- Born: Sara Mazo July 4, 1910 New York
- Died: November 6, 2006 (aged 96)
- Occupations: Dancer, actress, museum professional
- Spouse: Yasuo Kuniyoshi

= Sara Mazo Kuniyoshi =

American dancer and actress

Sara Mazo Kuniyoshi (July 4, 1910 – November 6, 2006) was an American dancer and actress. She was married to Japanese-born artist Yasuo Kuniyoshi. Later in life she worked at the Museum of Modern Art, as assistant curator of museum collections.

== Early life ==
Sara Mazo was born in New York City. She began taking dance lessons as a schoolgirl, and continued with support from philanthropists Irene Lewisohn and Alice Lewisohn, sisters who took a special interest in theatre.

== Career ==
Mazo starred in a production of Mary Heaton Vorse's Strike in Provincetown in 1933. She was a member of the Sara Mildred Strauss Dancers in the 1930s, and with them appeared in two Broadway shows, Ziegfeld Follies (1934) and Calling All Stars (1934-1935). She left performing after she married in 1935. She wrote for some New York publications in the late 1930s. During and after World War II she worked at the Museum of Modern Art, in the Museum Collection department, until she retired in 1975.

Mazo outlived her artist husband by several decades, and was often interviewed about his life and art, or involved in exhibits of his work.

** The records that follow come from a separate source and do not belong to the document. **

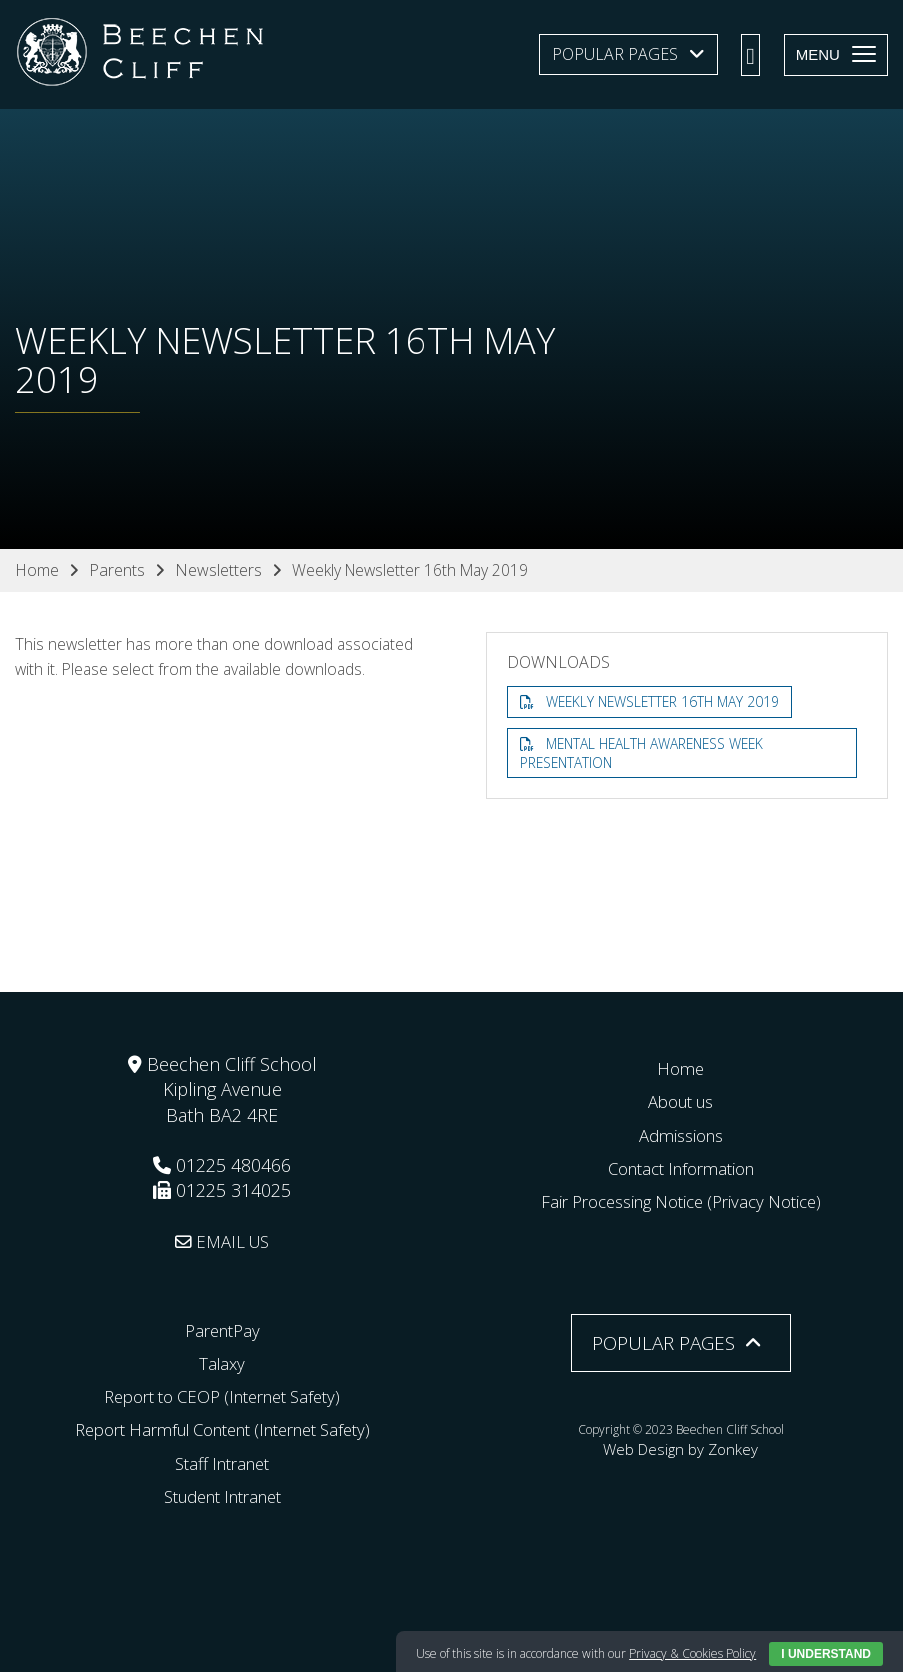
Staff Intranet (222, 1462)
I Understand (826, 1654)
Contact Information (680, 1167)
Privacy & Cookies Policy (692, 1653)
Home (681, 1068)
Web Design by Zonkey (681, 1445)
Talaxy (222, 1362)
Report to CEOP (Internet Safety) (222, 1396)
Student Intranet (222, 1495)
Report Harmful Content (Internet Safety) (222, 1429)
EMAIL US (222, 1240)
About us (680, 1101)
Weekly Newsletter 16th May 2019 (666, 701)
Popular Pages (615, 54)
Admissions (680, 1134)
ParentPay (222, 1329)
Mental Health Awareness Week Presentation (647, 753)
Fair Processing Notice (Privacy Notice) (681, 1201)
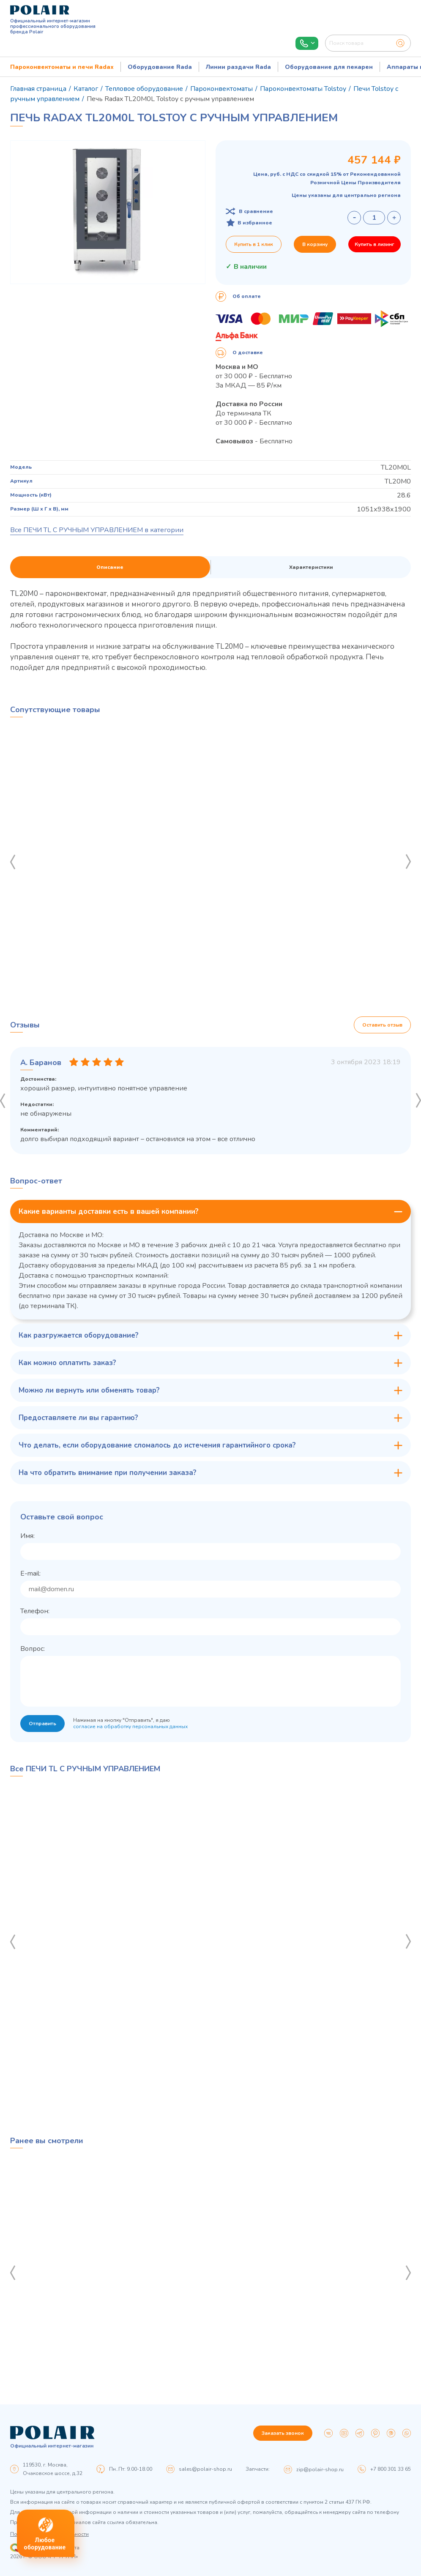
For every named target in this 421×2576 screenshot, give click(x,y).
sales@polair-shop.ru (205, 2469)
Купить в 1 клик (253, 244)
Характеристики (311, 567)
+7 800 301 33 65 (390, 2469)
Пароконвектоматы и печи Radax (62, 67)
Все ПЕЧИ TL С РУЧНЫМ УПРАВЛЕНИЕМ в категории (96, 530)
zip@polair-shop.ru (320, 2469)
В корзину (315, 244)
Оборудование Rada (160, 67)
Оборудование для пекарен (329, 67)
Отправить (42, 1723)
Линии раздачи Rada (238, 67)
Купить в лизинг (374, 244)
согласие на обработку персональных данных (130, 1726)
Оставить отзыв (382, 1025)
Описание (109, 567)
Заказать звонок (283, 2433)
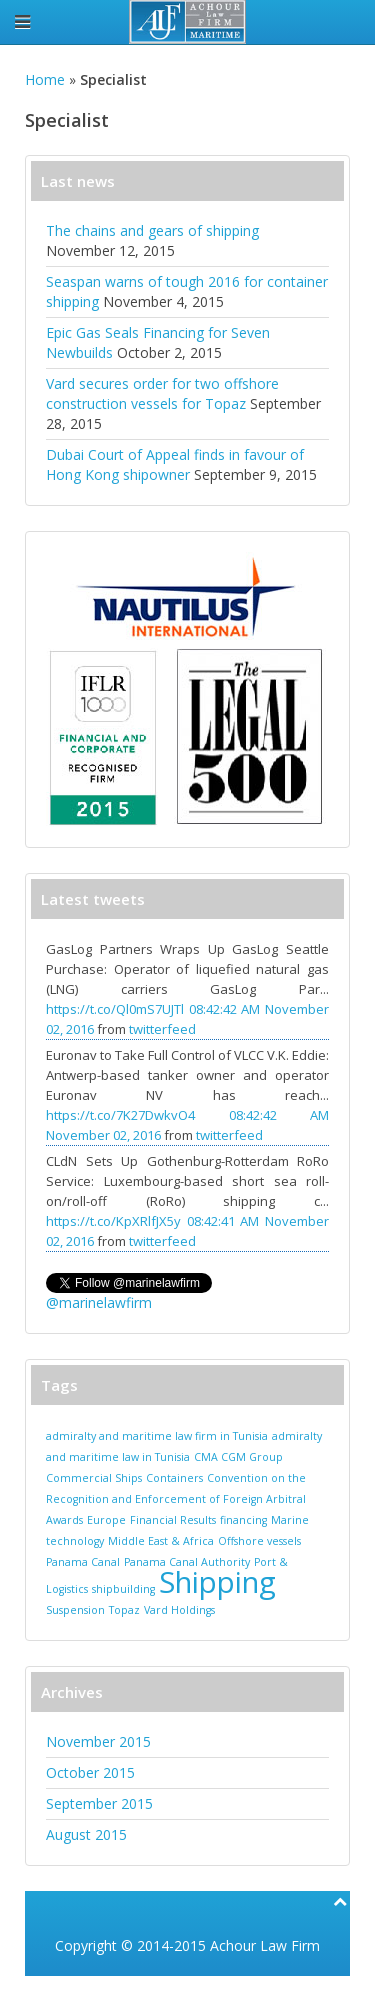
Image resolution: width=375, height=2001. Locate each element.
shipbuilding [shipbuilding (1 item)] (123, 1589)
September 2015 (99, 1803)
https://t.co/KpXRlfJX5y (113, 1221)
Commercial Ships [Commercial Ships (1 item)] (94, 1478)
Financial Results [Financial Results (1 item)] (173, 1520)
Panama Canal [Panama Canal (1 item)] (83, 1562)
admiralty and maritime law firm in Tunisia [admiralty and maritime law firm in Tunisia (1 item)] (157, 1436)
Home (45, 79)
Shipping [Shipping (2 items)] (217, 1582)
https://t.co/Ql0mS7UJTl (115, 1009)
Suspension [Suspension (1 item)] (75, 1610)
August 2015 (86, 1834)
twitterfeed (162, 1029)
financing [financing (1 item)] (243, 1520)
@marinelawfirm (99, 1302)
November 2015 (98, 1741)
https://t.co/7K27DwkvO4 (120, 1115)
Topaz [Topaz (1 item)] (124, 1610)
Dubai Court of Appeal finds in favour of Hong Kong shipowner (175, 464)
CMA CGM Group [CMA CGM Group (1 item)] (238, 1457)
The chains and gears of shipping (152, 230)
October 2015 (90, 1772)
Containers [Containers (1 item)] (174, 1478)
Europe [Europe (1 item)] (106, 1520)
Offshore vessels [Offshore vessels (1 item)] (259, 1541)
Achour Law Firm (265, 1945)
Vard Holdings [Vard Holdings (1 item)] (179, 1610)
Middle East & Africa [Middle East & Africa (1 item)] (161, 1541)
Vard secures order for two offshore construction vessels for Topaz (162, 393)
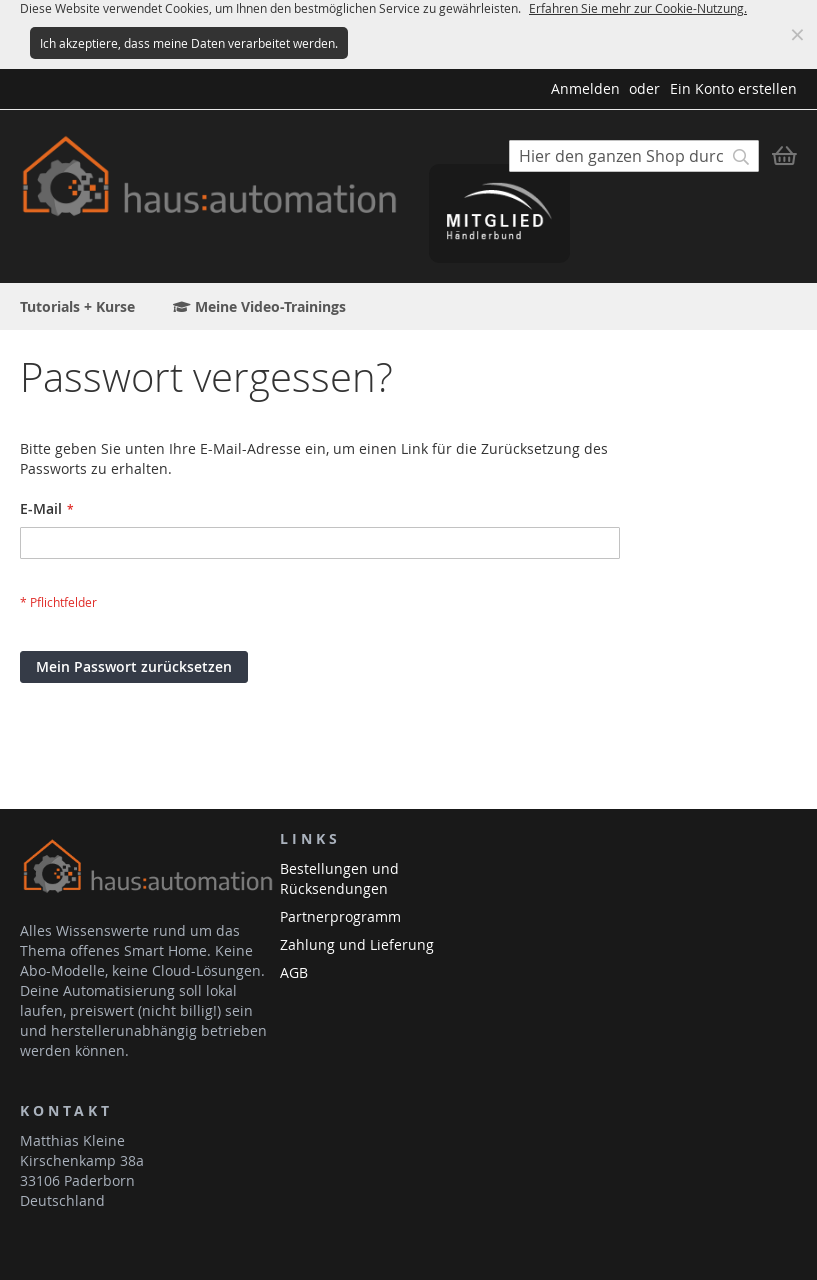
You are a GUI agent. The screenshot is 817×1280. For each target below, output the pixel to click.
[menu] (408, 306)
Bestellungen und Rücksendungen (339, 878)
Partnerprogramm (340, 916)
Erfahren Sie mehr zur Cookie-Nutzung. (638, 8)
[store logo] (214, 176)
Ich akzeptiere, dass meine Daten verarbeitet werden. (189, 43)
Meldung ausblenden (797, 35)
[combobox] (634, 156)
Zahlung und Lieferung (357, 944)
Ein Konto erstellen (733, 88)
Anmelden (585, 88)
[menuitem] (77, 306)
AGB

In 1975 she was honored guest at an opening reception for Kuniyoshi's work at the Harry Ransom Center in Texas. In 1987, she donated a collection of his photographs to the Center for Creative Photography, University of Arizona. In the 1990s, she gave to the Children’s Museum of the Arts a collection of children's art created in Works Progress Administration classes in New York City during the 1930s. She gave an oral history interview to the Museum of Modern Art in 1993. In 2003, she was guest of honor at the Woodstock Beaux Arts Ball.

== Personal life ==
Sara Mazo married Japanese-born artist Yasuo Kuniyoshi in 1935. She was widowed when Kuniyoshi died in 1953, and she died in 2006, aged 94 years. The Yasuo Kuniyoshi Papers in the Archives of American Art include materials she collected and created.